╭─ Data excerpts
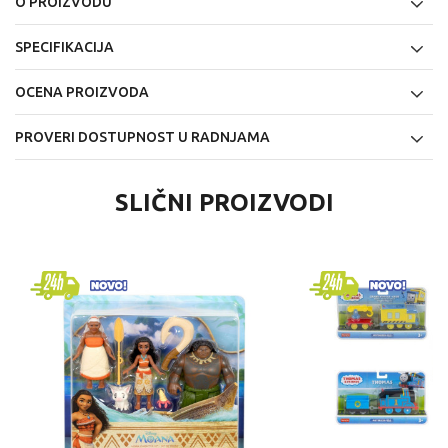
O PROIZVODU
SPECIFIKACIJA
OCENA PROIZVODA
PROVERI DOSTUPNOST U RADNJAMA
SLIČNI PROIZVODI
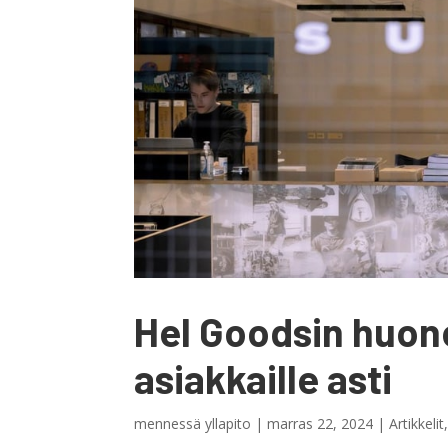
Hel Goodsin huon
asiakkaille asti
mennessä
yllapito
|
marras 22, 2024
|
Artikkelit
╰─
╭─ Data excerpts
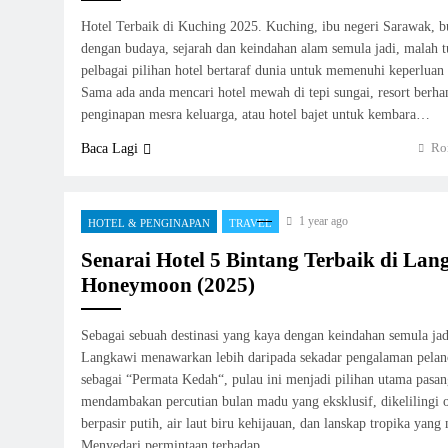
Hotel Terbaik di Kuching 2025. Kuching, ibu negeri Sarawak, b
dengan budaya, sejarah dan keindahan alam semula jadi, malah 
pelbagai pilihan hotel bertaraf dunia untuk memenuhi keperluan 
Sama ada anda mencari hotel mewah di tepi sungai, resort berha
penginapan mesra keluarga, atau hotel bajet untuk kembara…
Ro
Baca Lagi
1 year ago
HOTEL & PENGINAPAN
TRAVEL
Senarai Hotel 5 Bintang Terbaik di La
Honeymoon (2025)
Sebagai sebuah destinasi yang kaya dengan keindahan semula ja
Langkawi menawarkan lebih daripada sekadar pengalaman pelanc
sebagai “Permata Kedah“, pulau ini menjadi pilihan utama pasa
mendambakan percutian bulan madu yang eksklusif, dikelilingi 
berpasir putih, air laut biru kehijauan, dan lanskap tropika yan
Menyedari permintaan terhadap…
╰─
__Your instructions__
Return only the lines between the one holding "pelbagai pilihan hotel" and the one holding "Menyedari permintaan terhadap…", inclusive, exactly as they appear above.

__Task response__
pelbagai pilihan hotel bertaraf dunia untuk memenuhi keperluan 
Sama ada anda mencari hotel mewah di tepi sungai, resort berha
penginapan mesra keluarga, atau hotel bajet untuk kembara…
Ro
Baca Lagi
1 year ago
HOTEL & PENGINAPAN
TRAVEL
Senarai Hotel 5 Bintang Terbaik di La
Honeymoon (2025)
Sebagai sebuah destinasi yang kaya dengan keindahan semula ja
Langkawi menawarkan lebih daripada sekadar pengalaman pelanc
sebagai “Permata Kedah“, pulau ini menjadi pilihan utama pasa
mendambakan percutian bulan madu yang eksklusif, dikelilingi 
berpasir putih, air laut biru kehijauan, dan lanskap tropika yan
Menyedari permintaan terhadap…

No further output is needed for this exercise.